Top of Records for this task

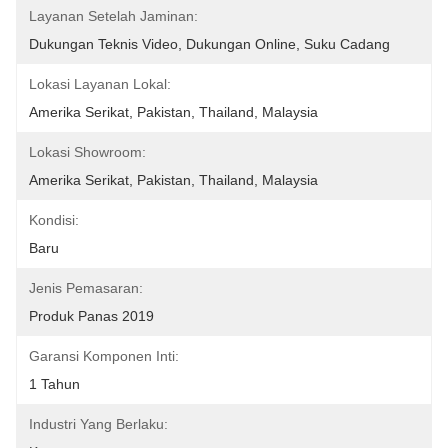
Layanan Setelah Jaminan:
Dukungan Teknis Video, Dukungan Online, Suku Cadang
Lokasi Layanan Lokal:
Amerika Serikat, Pakistan, Thailand, Malaysia
Lokasi Showroom:
Amerika Serikat, Pakistan, Thailand, Malaysia
Kondisi:
Baru
Jenis Pemasaran:
Produk Panas 2019
Garansi Komponen Inti:
1 Tahun
Industri Yang Berlaku:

Bottom of Records for this task

=== What the exercise asks ===
If a line in the data contains the string "Layanan", copy it.

=== Solution for this exercise ===
Layanan Setelah Jaminan:
Lokasi Layanan Lokal:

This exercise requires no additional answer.